Integrity. All the mayoral candidates in this fall's civic election are promising to deliver more of it.
It's not hard to see why. Soon-to-be-former-mayor Sam Katz will leave a trail of ethical and moral transgressions in his wake when he retires from politics this fall. The crescendo to date was a decision by Manitoba Justice to forward three audits of city real estate deals to the RCMP for consideration. But what does "more integrity" really mean, and how exactly are we going find more of it at city hall, an institution that has shown nothing less than utter contempt for the concept?
Several candidates have already delivered their ideas for improving integrity, transparency and accountability.
Judy Wasylycia-Leis wants to convert the civic auditor general into a new, enhanced agency that would investigate legal and ethical conflicts. Brian Bowman promised less secrecy in debates and decision-making at city hall. Robert-Falcon Ouellette would create a conflict-of-interest commissioner to advise council on rules and laws.
There are some promising nuggets in these proposals. Unfortunately, this is a very big problem that requires a very big solution; a solution that has so far evaded this crop of candidates.
Where can we turn? Local government is a creation of the provincial legislature. Provinces are also responsible for the laws needed to ensure responsible local government.
To date, however, the NDP government has been little more than a bystander to the chicanery at city hall. As concerns mounted about Katz and his relationship to certain developers, the province did nothing. Manitoba Justice did forward the real-estate audits to the RCMP. But the province has otherwise been unwilling to enter the maelstrom, concerned about political blowback from a fight with Katz and his allies.
The good news is this fall, following the civic vote, the province will have its best chance yet to deal with this issue. With no incumbent in the race, a new mayor with a clean slate will be taking over city hall. This is an opportunity to revamp provincial law and create a new office with new powers to ensure future transgressions are properly investigated.
The province could start with the Municipal Council Conflict of Interest Act, an outdated, incomplete, wholly inadequate joke of a law.
The law outlines a very limited number of potential conflicts of interest that are, in the modern context, desperately thin. It focuses mostly on elected officials doing business with people they know. However, if Katz proved anything, it is a definition like that does not even begin to cover the array of conflicts some politicians can conjure.
The current act does not contain details on where to make a complaint, or who or what should investigate that complaint. In fact, the words "investigate" and "prosecute" do not appear anywhere in the text of the act.
The only penalty for being found guilty is expulsion from office.

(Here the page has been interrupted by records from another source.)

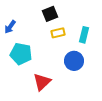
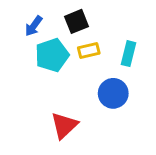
blue arrow: (10, 27) -> (34, 26), moved
cyan pentagon: (21, 54) -> (52, 55), moved, turned -30

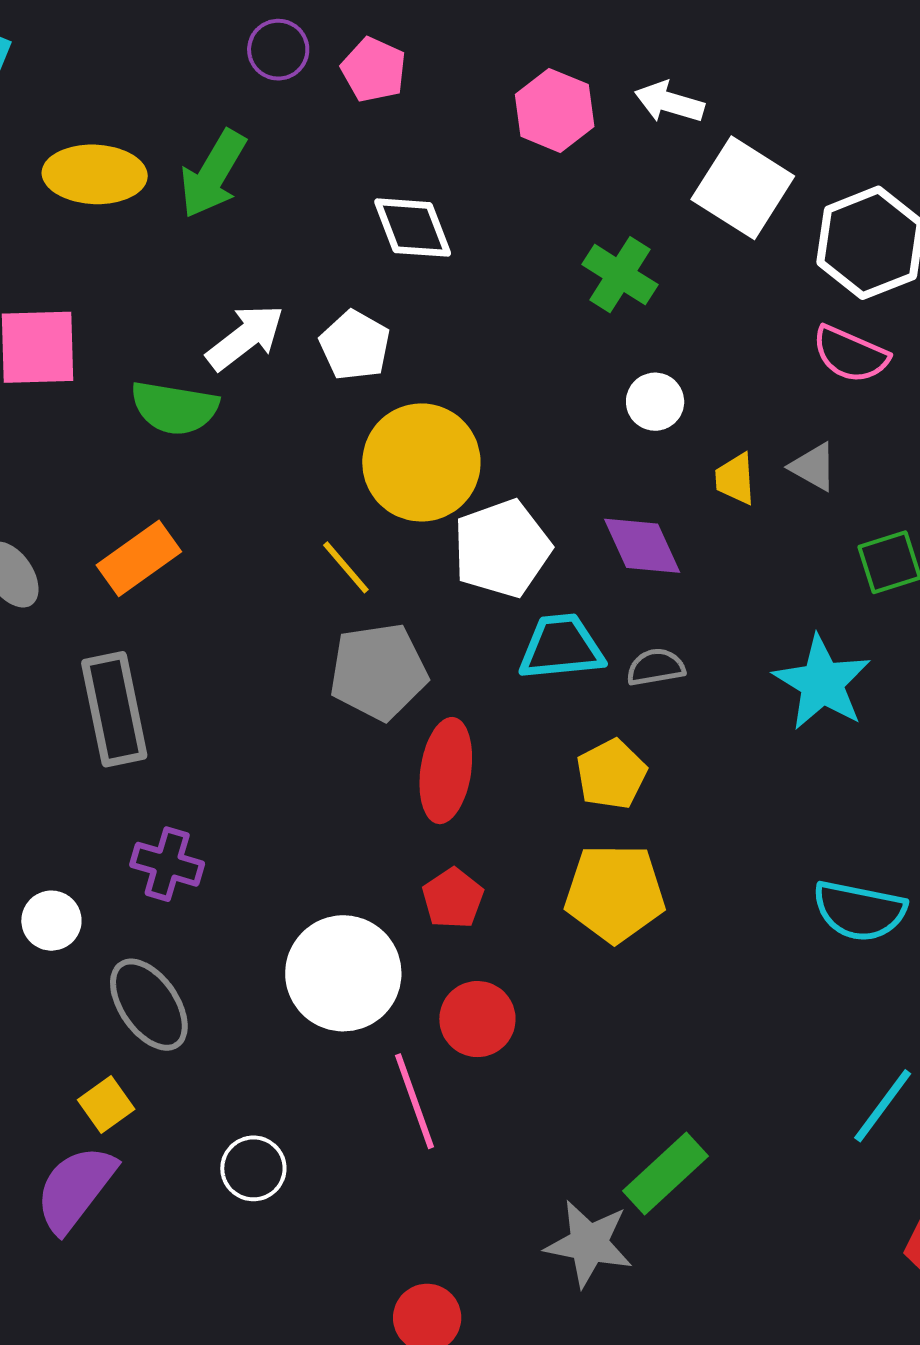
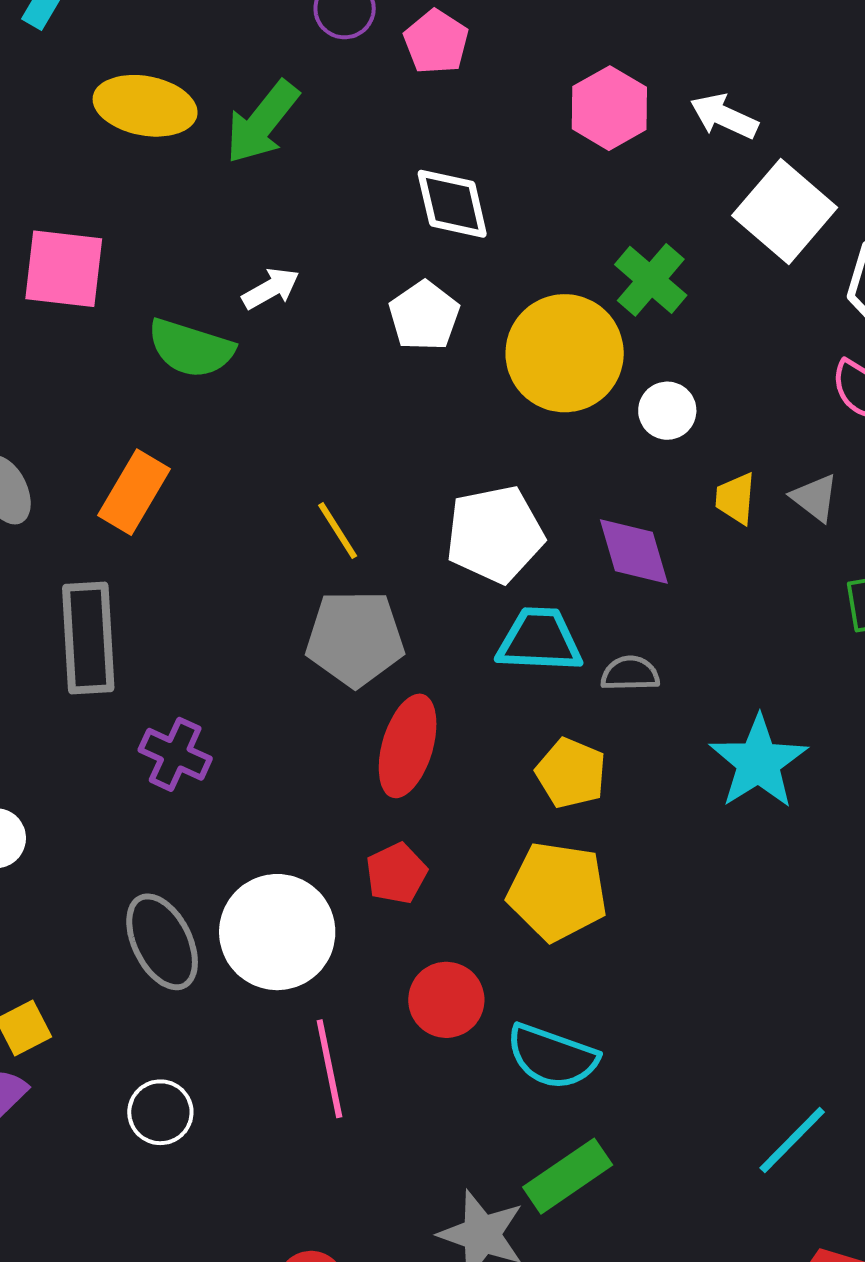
white arrow: (245, 337) -> (271, 288), size x0.7
white pentagon: (355, 345) -> (424, 316), moved
yellow circle: (421, 462) -> (565, 353), moved
orange rectangle: (139, 558) -> (134, 492), turned -32
cyan star: (822, 683) -> (758, 762), moved
yellow pentagon: (611, 774) -> (571, 773), turned -30
purple cross: (167, 864) -> (175, 754), moved
cyan semicircle: (859, 911) -> (552, 1056), moved
gray ellipse: (149, 1005) -> (162, 942), moved
red circle: (477, 1019) -> (446, 1000), moved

The consequence of a law like this is that only very few of the many ethical and moral concerns that arise over dealings involving municipal officials ever get the attention they deserve. Some do make their way to the office of the provincial auditor general; many more die when complainants realize there is nowhere, and no one, to turn to.
To understand just how useless this law really is, one need only look at the recent court battle between Katz and restaurateur Joe Chan.
Chan alleged a conflict of interest when the city paid to hold a staff party at a restaurant Katz owned at the time.
A Court of Queen's Bench judge rejected the complaint on the basis the law only applied to decisions of council. The Manitoba Court of Appeal disagreed with that opinion, but noted there was not enough evidence to prove Katz was directly involved in the decision to hold the party at his restaurant.
In the lower court decision, however, the judge also said Katz demonstrated "bad political and ethical behaviour." Unfortunately, the judge continued, the only penalty available -- being thrown out of office -- was "utterly disproportionate" for the alleged violation.
In the fall session of the legislature, which will be convened after the October civic elections, the province should table a modernized municipal conflict-of-interest law and create a new complaint and investigatory body to assess specific cases and prescribe penalties.
Post civic vote, the province would have the comfort of introducing these changes without having to comment on, or wade into, any specific charge against any specific politician.
Let's think of the possibilities.
A new mayor. A clean slate. A chance to ensure municipal politicians who want to bend rules, cut corners or otherwise take advantage of a vague, ineffective law are held to account.
That would ensure regardless of who becomes mayor in October, the citizens are the real winners.